◆ **Directions**
Locate the word "common" in the material, then show every line that holds it.

◆ **Excerpted data**
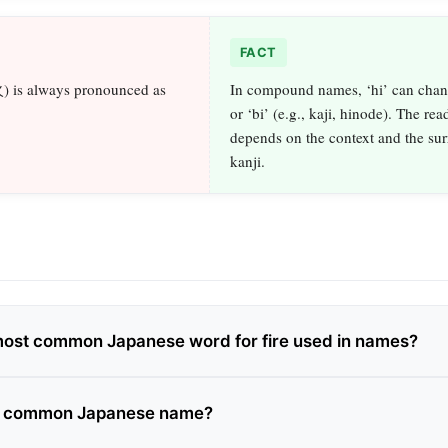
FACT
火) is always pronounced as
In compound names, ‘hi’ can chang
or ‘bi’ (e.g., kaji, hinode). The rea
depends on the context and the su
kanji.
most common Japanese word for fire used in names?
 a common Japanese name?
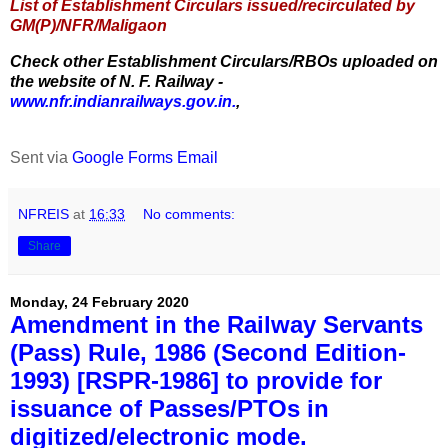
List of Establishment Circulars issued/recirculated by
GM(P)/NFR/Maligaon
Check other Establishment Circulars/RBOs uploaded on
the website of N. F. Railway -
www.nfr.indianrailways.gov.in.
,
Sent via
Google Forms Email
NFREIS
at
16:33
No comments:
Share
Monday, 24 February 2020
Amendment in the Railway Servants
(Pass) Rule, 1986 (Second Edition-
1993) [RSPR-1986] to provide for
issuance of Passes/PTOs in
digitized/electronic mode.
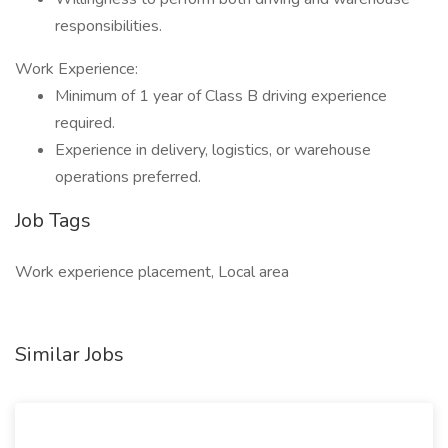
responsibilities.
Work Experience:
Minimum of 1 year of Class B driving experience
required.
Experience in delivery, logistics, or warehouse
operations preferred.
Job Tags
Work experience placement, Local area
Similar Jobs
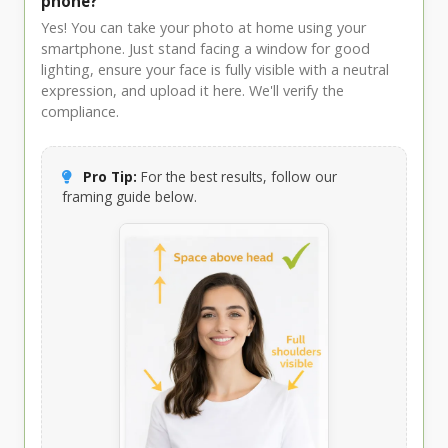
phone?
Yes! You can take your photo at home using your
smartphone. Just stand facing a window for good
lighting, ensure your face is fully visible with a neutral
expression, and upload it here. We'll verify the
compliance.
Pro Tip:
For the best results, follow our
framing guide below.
* * *
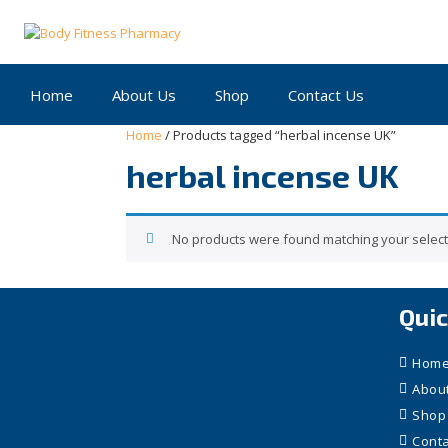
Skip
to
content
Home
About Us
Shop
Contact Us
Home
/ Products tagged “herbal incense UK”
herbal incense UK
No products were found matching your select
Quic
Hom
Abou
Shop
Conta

◆ **Written answer**
most common Japanese word for fire used in names?
 a common Japanese name?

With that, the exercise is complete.